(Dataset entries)
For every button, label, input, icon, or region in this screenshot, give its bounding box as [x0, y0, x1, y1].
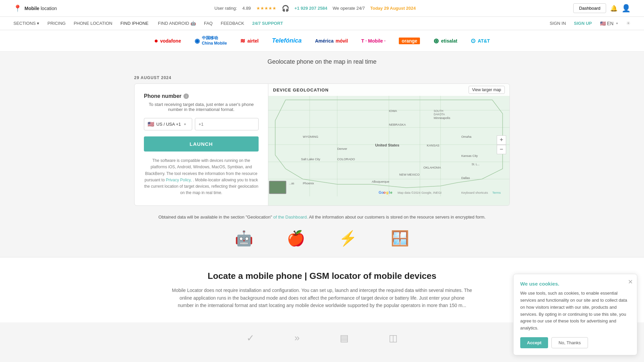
bell-icon[interactable]: 🔔 [610, 5, 618, 12]
language-selector[interactable]: 🇺🇸 EN ▾ [600, 21, 618, 26]
svg-text:Map data ©2024 Google, INEGI: Map data ©2024 Google, INEGI [397, 191, 441, 195]
nav-sign-in[interactable]: SIGN IN [550, 21, 566, 26]
nav-phone-location[interactable]: PHONE LOCATION [74, 21, 112, 26]
footnote: Obtained data will be available in the s… [0, 211, 644, 223]
svg-text:g: g [386, 191, 388, 195]
map-zoom-out-button[interactable]: − [497, 145, 506, 154]
main-nav: SECTIONS ▾ PRICING PHONE LOCATION FIND I… [0, 17, 644, 30]
header: 📍 Mobile location User rating: 4.89 ★★★★… [0, 0, 644, 17]
compat-text: The software is compatible with devices … [144, 158, 259, 196]
rating-stars: ★★★★★ [256, 6, 276, 11]
airtel-icon: ≋ [240, 37, 245, 45]
svg-text:Phoenix: Phoenix [303, 182, 314, 185]
nav-find-android[interactable]: FIND ANDROID 🤖 [158, 21, 196, 26]
info-icon[interactable]: i [183, 94, 189, 99]
att-icon: ⊙ [471, 37, 476, 45]
platform-icons: 🤖 🍎 ⚡ 🪟 [0, 223, 644, 257]
form-map-row: Phone number i To start receiving target… [134, 83, 510, 206]
vodafone-icon: ● [154, 37, 158, 45]
phone-label-row: Phone number i [144, 93, 259, 99]
etisalat-icon: ⊛ [433, 37, 439, 45]
map-zoom-in-button[interactable]: + [497, 135, 506, 145]
map-svg: WYOMING United States NEBRASKA Minneapol… [268, 84, 509, 205]
svg-text:Omaha: Omaha [461, 135, 472, 138]
cookie-banner: ✕ We use cookies. We use tools, such as … [513, 274, 637, 347]
svg-text:Minneapolis: Minneapolis [434, 116, 450, 120]
nav-faq[interactable]: FAQ [204, 21, 213, 26]
operate-text: We operate 24/7 [333, 6, 365, 11]
chevron-down-icon: ▾ [184, 122, 186, 126]
map-panel: DEVICE GEOLOCATION View larger map [268, 83, 510, 206]
nav-support[interactable]: 24/7 SUPPORT [252, 21, 283, 26]
phone-description: To start receiving target data, just ent… [144, 102, 259, 112]
arrows-icon: » [294, 333, 300, 344]
today-text: Today 29 August 2024 [370, 6, 416, 11]
flag-icon: 🇺🇸 [600, 21, 606, 26]
partner-telefonica: Telefónica [272, 37, 302, 44]
svg-text:OKLAHOMA: OKLAHOMA [423, 166, 441, 170]
logo-pin-icon: 📍 [13, 4, 22, 12]
rating-label: User rating: [214, 6, 237, 11]
svg-text:...as: ...as [289, 182, 294, 185]
svg-text:Terms: Terms [492, 191, 501, 195]
android-icon: 🤖 [235, 230, 253, 247]
phone-link[interactable]: +1 929 207 2584 [294, 6, 327, 11]
bottom-desc: Mobile Locator does not require installa… [171, 287, 473, 309]
country-label: US / USA +1 [156, 122, 181, 127]
header-right: Dashboard 🔔 👤 [573, 3, 631, 13]
dashboard-button[interactable]: Dashboard [573, 3, 606, 13]
nav-find-iphone[interactable]: FIND IPHONE [120, 21, 150, 26]
svg-text:Denver: Denver [337, 147, 347, 150]
checkmark-icon: ✓ [247, 333, 254, 344]
logo-area: 📍 Mobile location [13, 4, 57, 12]
cookie-accept-button[interactable]: Accept [520, 337, 548, 347]
svg-text:e: e [390, 191, 392, 195]
dashboard-link[interactable]: of the Dashboard. [273, 215, 308, 220]
svg-text:NEW MEXICO: NEW MEXICO [399, 173, 420, 176]
partners-row: ● vodafone ◉ 中国移动China Mobile ≋ airtel T… [0, 30, 644, 52]
privacy-policy-link[interactable]: Privacy Policy, [166, 178, 192, 182]
flag-icon: 🇺🇸 [148, 121, 154, 127]
svg-text:Keyboard shortcuts: Keyboard shortcuts [461, 191, 488, 195]
windows-icon: 🪟 [391, 230, 409, 247]
svg-text:WYOMING: WYOMING [303, 135, 318, 138]
nav-sections[interactable]: SECTIONS ▾ [13, 21, 39, 26]
svg-rect-40 [270, 182, 285, 193]
partner-orange: orange [399, 38, 420, 44]
map-controls: + − [497, 135, 506, 154]
launch-button[interactable]: LAUNCH [144, 136, 259, 152]
partner-america-movil: América móvil [315, 38, 348, 44]
phone-input-row: 🇺🇸 US / USA +1 ▾ [144, 118, 259, 130]
logo-text: Mobile location [24, 6, 57, 11]
cookie-title: We use cookies. [520, 281, 630, 287]
svg-text:o: o [383, 191, 386, 195]
theme-toggle-icon[interactable]: ☀ [626, 20, 631, 26]
svg-text:NEBRASKA: NEBRASKA [389, 123, 406, 126]
svg-text:IOWA: IOWA [389, 109, 397, 113]
cookie-no-thanks-button[interactable]: No, Thanks [551, 337, 588, 347]
phone-number-label: Phone number [144, 93, 181, 99]
user-icon[interactable]: 👤 [622, 4, 631, 13]
svg-text:SOUTH: SOUTH [434, 110, 443, 113]
partner-vodafone: ● vodafone [154, 37, 181, 45]
blackberry-icon: ⚡ [339, 230, 357, 247]
svg-text:DAKOTA: DAKOTA [434, 113, 445, 116]
nav-sign-up[interactable]: SIGN UP [574, 21, 592, 26]
partner-china-mobile: ◉ 中国移动China Mobile [195, 36, 227, 46]
svg-text:Dallas: Dallas [461, 176, 470, 180]
hero-text: Geolocate phone on the map in real time [0, 52, 644, 72]
view-larger-map-button[interactable]: View larger map [469, 86, 505, 94]
svg-text:COLORADO: COLORADO [337, 158, 355, 161]
svg-text:United States: United States [375, 143, 399, 147]
nav-feedback[interactable]: FEEDBACK [221, 21, 244, 26]
shield-icon: ◫ [389, 333, 397, 344]
svg-text:St. L...: St. L... [472, 163, 480, 166]
phone-number-input[interactable] [195, 118, 259, 130]
country-select[interactable]: 🇺🇸 US / USA +1 ▾ [144, 118, 192, 130]
cookie-close-button[interactable]: ✕ [628, 278, 633, 286]
nav-pricing[interactable]: PRICING [47, 21, 65, 26]
rating-value: 4.89 [243, 6, 251, 11]
chevron-down-icon: ▾ [616, 21, 618, 25]
partner-etisalat: ⊛ etisalat [433, 37, 457, 45]
support-icon: 🎧 [282, 5, 289, 12]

◆ YOUR OBJECTIVE
Track down all lines above with the string "header" and copy them.

◆ TASK RESULT
header: 📍 Mobile location User rating: 4.89 ★★★★… [0, 0, 644, 17]
header-right: Dashboard 🔔 👤 [573, 3, 631, 13]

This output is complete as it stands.